Saturday, September 4, 2021

Book Review: Whether Change: The Revolution Will Be Weird Edited by Scott Gable & C. Dombrowski


Whether Change: The Revolution Will Be Weird
Edited by Scott Gable & C. Dombrowski

Paperback, 180 pages
Published August 3rd 2021 by Broken Eye Books


Revolution means many things in literature as it does in the world. Fighting for change in the world more often than not means envisioning the world we want to see. In most cases of both mainstream and radical speculative fiction, it means shining a light on a world we hope never to ever see. Broken Eye Books have released steampunk ghost and Lovecraftian anthologies including two volumes of books about campus life at Howie’s made-up university. All fun and exciting stuff but this book which has an activist feel is the most exciting to me.

It features several authors I was aware of and interested in such as Nick Mamatas and Nadia Bulkin and new discoveries like Bogi Takacs.  That is what the best anthologies do, give you a few authors you know and respect while opening your eyes to new talent.

From the back cover:

“Tomorrow is here! Superpowered nationalists, CRISPR babies, alien communists, bloodsucking buildings, holy street justice, otherworldly anarchists, resurrection in the post-apocalypse, and more. There will be no going back.”

My favorite stories in the collection were the stories by Bogi Takacs, Nick Mamatas, and S.B. Divya. Let’s start with my favorite the Takacs tale “A Technical Term, Like Privilege.” This delightfully strange story could be called Bizarro, Surrealist, or Absurdist. I am not such any of those are exactly right but the story is a very unique piece with biological homes, body horror class warfare, and probably more I could identify with a closer look. In this story, the main character lives in a housebeast.

What do I mean by class warfare body horror…

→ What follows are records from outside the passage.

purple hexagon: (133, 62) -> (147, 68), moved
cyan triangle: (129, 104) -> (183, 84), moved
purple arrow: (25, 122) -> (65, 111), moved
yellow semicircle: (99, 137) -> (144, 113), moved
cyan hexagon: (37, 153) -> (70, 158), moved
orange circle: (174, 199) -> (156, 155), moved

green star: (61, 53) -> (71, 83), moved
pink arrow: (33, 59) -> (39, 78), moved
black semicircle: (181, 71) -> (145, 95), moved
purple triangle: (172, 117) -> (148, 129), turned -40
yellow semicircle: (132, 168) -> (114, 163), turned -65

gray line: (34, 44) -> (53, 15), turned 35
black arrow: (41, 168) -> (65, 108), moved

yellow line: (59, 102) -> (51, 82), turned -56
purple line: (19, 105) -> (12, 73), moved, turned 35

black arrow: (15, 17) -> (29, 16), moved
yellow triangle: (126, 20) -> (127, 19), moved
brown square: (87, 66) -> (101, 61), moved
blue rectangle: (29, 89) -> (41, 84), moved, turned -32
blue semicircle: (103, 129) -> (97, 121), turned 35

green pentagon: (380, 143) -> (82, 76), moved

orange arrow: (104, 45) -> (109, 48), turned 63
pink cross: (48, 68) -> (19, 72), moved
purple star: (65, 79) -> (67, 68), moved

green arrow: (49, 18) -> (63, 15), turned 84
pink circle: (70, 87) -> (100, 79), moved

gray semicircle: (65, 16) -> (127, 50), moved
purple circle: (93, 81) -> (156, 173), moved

“I glare at the dark purple walls, the rugged, ribbed interior of the housebeast. Why does it need me? I can’t even hate it. I feel bad for it. It’s trapped same as I am. It needs my cheap blood filled with magic and whatever power comes out of a hot dog after it’s digested. I’m surprised my terrible diet hasn’t poisoned it already.

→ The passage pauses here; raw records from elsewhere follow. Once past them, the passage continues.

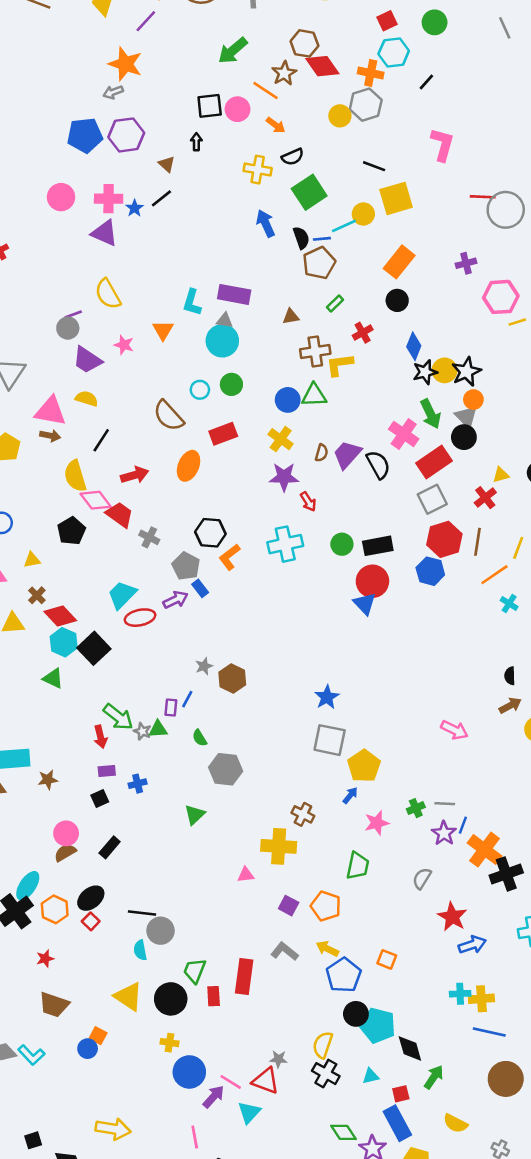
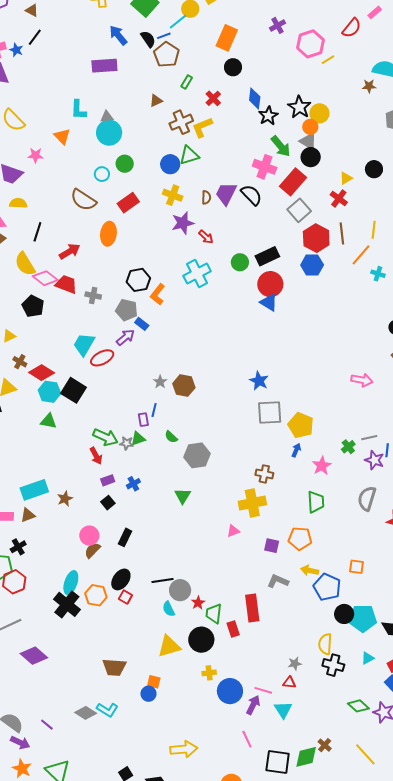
purple rectangle: (234, 294) -> (104, 66), moved
yellow circle: (445, 370) -> (319, 113), moved
gray semicircle: (422, 878) -> (367, 499), size x1.4
red star: (45, 959) -> (198, 603), moved
yellow triangle: (128, 997) -> (169, 646), turned -35
red triangle: (266, 1081) -> (289, 683), size x0.6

Well, that would certainly be a way to take Revenge on the rental office.”


Yes, this story is the reason I have the Dead Kennedys song “Let’s Lynch the Landlord” stuck in my head. This story is a wonderful metaphor for me to read when the eviction ban was being over turned and debated nationally.  

Nick Mamatas story The Nth International is a comical piece that savagely mocks the billionaire space race and features a communist Alexa AI assistant. It would be easy to laugh off this story as a goofy satire but it is no less radical than anything else in the collection. S.B. Divya writes the most emotionally rich story in the collection, it is subtle but a poetic story that really worked for me.

I loved almost all the stories in one way or another.WC Dunlap’s opener Salt Water to Wine played with mythology in a cool way and Nadia Bulkin’s story Purity was short but more evocative than some novels.

 The exception of Rachel Pollock’s Sarah Memory and Evan J. Peterson’s #wondercabinet. They were both fine stories that I didn’t connect with. Peterson’s story that takes place all in tweets is an interesting experiment just me personally turned me off. I get what he was doing and saw that he executed it fine, there is plenty of excellent commentaries. That said for this structure geek I had a hard time following it.

Whether Change
is a great collection. The revolutionary spirit is something that science fiction more often than not happens upon by accident. This is not an earth-shaking genre-redefining collection like Dangerous Visions in the 60s but it doesn’t need to be that. Whether Change is a home for overlooked voices in mainstream publishing, that is as just as important tossing over the table and redefining a genre. So thank Broken Eye Books by checking out this bold anthology.  

If enough of you do, maybe you all can prove me wrong and change everything. I would welcome a future not like these stories but one where these types of voices are mainstream.